What the task requires:
Give back each line of the data exactly as it reads, minus the pictures.

Input data:
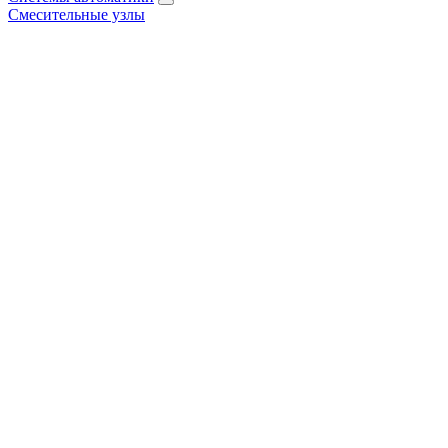
Смесительные узлы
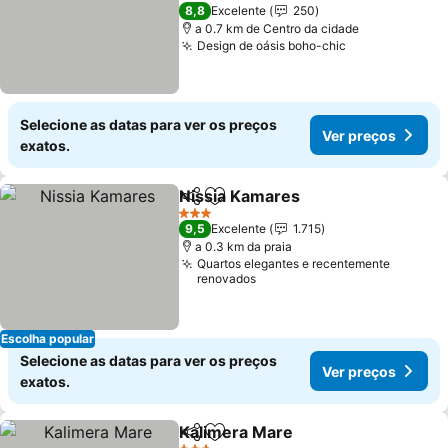
5 Estrelas
8,8
Excelente
250
a 0.7 km de Centro da cidade
Design de oásis boho-chic
Selecione as datas para ver os preços
Ver preços
exatos.
Nissia Kamares
Partilhar
Adicionar aos favoritos
3 Estrelas
9,5
Excelente
1.715
a 0.3 km da praia
Quartos elegantes e recentemente
renovados
Escolha popular
Selecione as datas para ver os preços
Ver preços
exatos.
Kalimera Mare
Partilhar
Adicionar aos favoritos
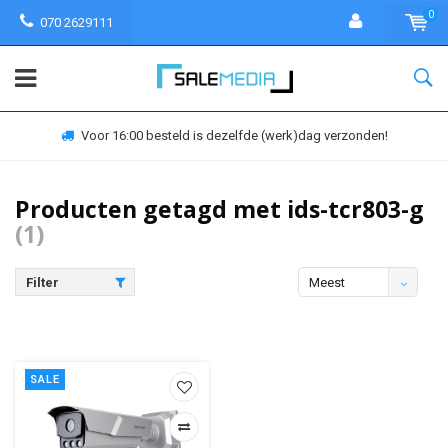
0
070 2629111
Voor 16:00 besteld is dezelfde (werk)dag verzonden!
Producten getagd met ids-tcr803-g
(1)
Filter
Meest
bekeken
SALE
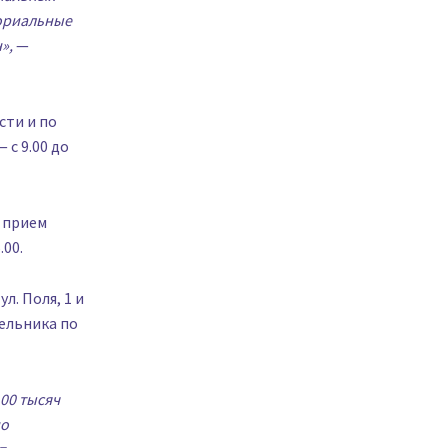
ториальные
»,
—
сти и по
с 9.00 до
 прием
.00.
. Поля, 1 и
ельника по
00 тысяч
но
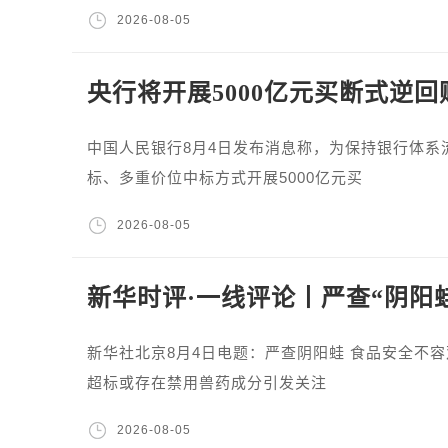
2026-08-05
央行将开展5000亿元买断式逆回
中国人民银行8月4日发布消息称，为保持银行体系
标、多重价位中标方式开展5000亿元买
2026-08-05
新华时评·一线评论丨严查“阴阳
新华社北京8月4日电题：严查阴阳蛙 食品安全不
超标或存在禁用兽药成分引发关注
2026-08-05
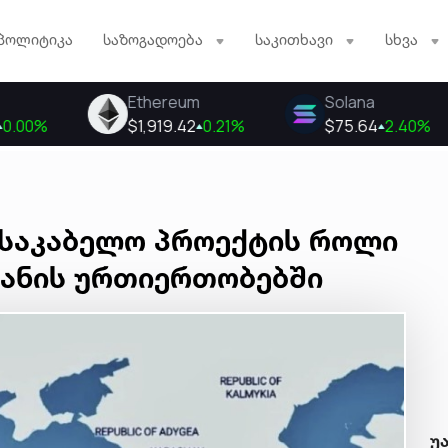
პოლიტიკა
საზოგადოება
საკითხავი
სხვა
ა საკაბელო პროექტის როლი
ანის ურთიერთობებში
უ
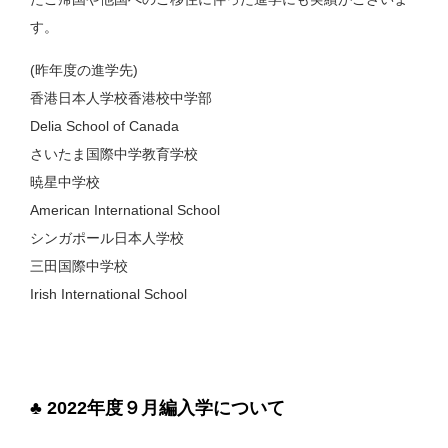
す。
(昨年度の進学先)
香港日本人学校香港校中学部
Delia School of Canada
さいたま国際中学教育学校
暁星中学校
American International School
シンガポール日本人学校
三田国際中学校
Irish International School
♣ 2022年度９月編入学について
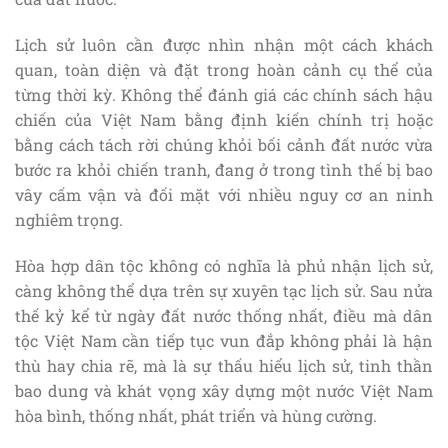
của đất nước.
Lịch sử luôn cần được nhìn nhận một cách khách
quan, toàn diện và đặt trong hoàn cảnh cụ thể của
từng thời kỳ. Không thể đánh giá các chính sách hậu
chiến của Việt Nam bằng định kiến chính trị hoặc
bằng cách tách rời chúng khỏi bối cảnh đất nước vừa
bước ra khỏi chiến tranh, đang ở trong tình thế bị bao
vây cấm vận và đối mặt với nhiều nguy cơ an ninh
nghiêm trọng.
Hòa hợp dân tộc không có nghĩa là phủ nhận lịch sử,
càng không thể dựa trên sự xuyên tạc lịch sử. Sau nửa
thế kỷ kể từ ngày đất nước thống nhất, điều mà dân
tộc Việt Nam cần tiếp tục vun đắp không phải là hận
thù hay chia rẽ, mà là sự thấu hiểu lịch sử, tinh thần
bao dung và khát vọng xây dựng một nước Việt Nam
hòa bình, thống nhất, phát triển và hùng cường.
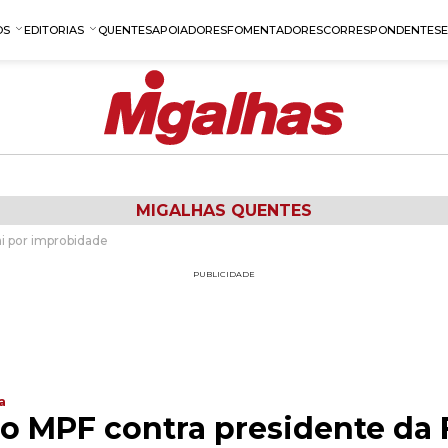
OS
EDITORIAS
QUENTES
APOIADORES
FOMENTADORES
CORRESPONDENTES
MIGALHAS QUENTES
i por improbidade
PUBLICIDADE
a
do MPF contra presidente da 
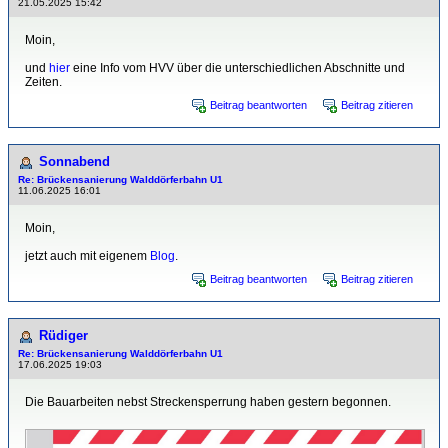
21.05.2025 15:42
Moin,
und
hier
eine Info vom HVV über die unterschiedlichen Abschnitte und
Zeiten.
Beitrag beantworten
Beitrag zitieren
Sonnabend
Re: Brückensanierung Walddörferbahn U1
11.06.2025 16:01
Moin,
jetzt auch mit eigenem
Blog
.
Beitrag beantworten
Beitrag zitieren
Rüdiger
Re: Brückensanierung Walddörferbahn U1
17.06.2025 19:03
Die Bauarbeiten nebst Streckensperrung haben gestern begonnen.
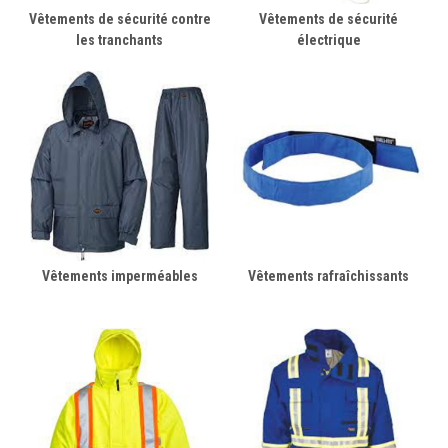
Vêtements de sécurité contre
Vêtements de sécurité
les tranchants
électrique
Vêtements imperméables
Vêtements rafraîchissants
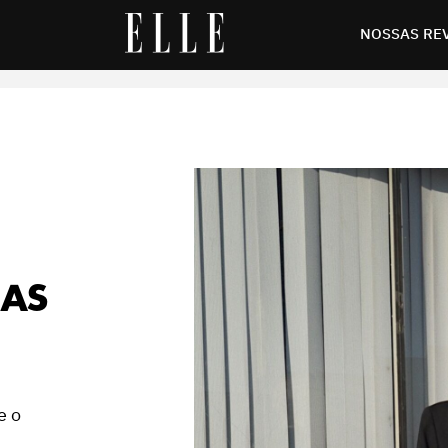
s
NOSSAS RE
IAS
e o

Your response:
Смесительные узлы
5 Estrelas
8,8
Excelente
250
a 0.7 km de Centro da cidade
Design de oásis boho-chic
Selecione as datas para ver os preços
Ver preços
exatos.
Nissia Kamares
Partilhar
Adicionar aos favoritos
3 Estrelas
9,5
Excelente
1.715
a 0.3 km da praia
Quartos elegantes e recentemente
renovados
Escolha popular
Selecione as datas para ver os preços
Ver preços
exatos.
Kalimera Mare
Partilhar
Adicionar aos favoritos
0
070 2629111
Voor 16:00 besteld is dezelfde (werk)dag verzonden!
Producten getagd met ids-tcr803-g
(1)
Filter
Meest
bekeken
SALE
ториальные
»,
—
сти и по
с 9.00 до
 прием
.00.
. Поля, 1 и
ельника по
00 тысяч
но
2026-08-05
央行将开展5000亿元买断式逆回
中国人民银行8月4日发布消息称，为保持银行体系
标、多重价位中标方式开展5000亿元买
2026-08-05
新华时评·一线评论丨严查“阴阳
新华社北京8月4日电题：严查阴阳蛙 食品安全不
超标或存在禁用兽药成分引发关注
2026-08-05
პოლიტიკა
საზოგადოება
საკითხავი
სხვა
ა საკაბელო პროექტის როლი
ანის ურთიერთობებში
უ
す。
(昨年度の進学先)
香港日本人学校香港校中学部
Delia School of Canada
さいたま国際中学教育学校
暁星中学校
American International School
シンガポール日本人学校
三田国際中学校
Irish International School
♣ 2022年度９月編入学について
của đất nước.
Lịch sử luôn cần được nhìn nhận một cách khách
quan, toàn diện và đặt trong hoàn cảnh cụ thể của
từng thời kỳ. Không thể đánh giá các chính sách hậu
chiến của Việt Nam bằng định kiến chính trị hoặc
bằng cách tách rời chúng khỏi bối cảnh đất nước vừa
bước ra khỏi chiến tranh, đang ở trong tình thế bị bao
vây cấm vận và đối mặt với nhiều nguy cơ an ninh
nghiêm trọng.
Hòa hợp dân tộc không có nghĩa là phủ nhận lịch sử,
càng không thể dựa trên sự xuyên tạc lịch sử. Sau nửa
thế kỷ kể từ ngày đất nước thống nhất, điều mà dân
tộc Việt Nam cần tiếp tục vun đắp không phải là hận
thù hay chia rẽ, mà là sự thấu hiểu lịch sử, tinh thần
bao dung và khát vọng xây dựng một nước Việt Nam
hòa bình, thống nhất, phát triển và hùng cường.
OS
EDITORIAS
QUENTES
APOIADORES
FOMENTADORES
CORRESPONDENTES
MIGALHAS QUENTES
i por improbidade
PUBLICIDADE
a
do MPF contra presidente da 
21.05.2025 15:42
Moin,
und
hier
eine Info vom HVV über die unterschiedlichen Abschnitte und
Zeiten.
Beitrag beantworten
Beitrag zitieren
Sonnabend
Re: Brückensanierung Walddörferbahn U1
11.06.2025 16:01
Moin,
jetzt auch mit eigenem
Blog
.
Beitrag beantworten
Beitrag zitieren
Rüdiger
Re: Brückensanierung Walddörferbahn U1
17.06.2025 19:03
Die Bauarbeiten nebst Streckensperrung haben gestern begonnen.
Vêtements de sécurité contre
Vêtements de sécurité
les tranchants
électrique
Vêtements imperméables
Vêtements rafraîchissants
s
NOSSAS RE
IAS
e o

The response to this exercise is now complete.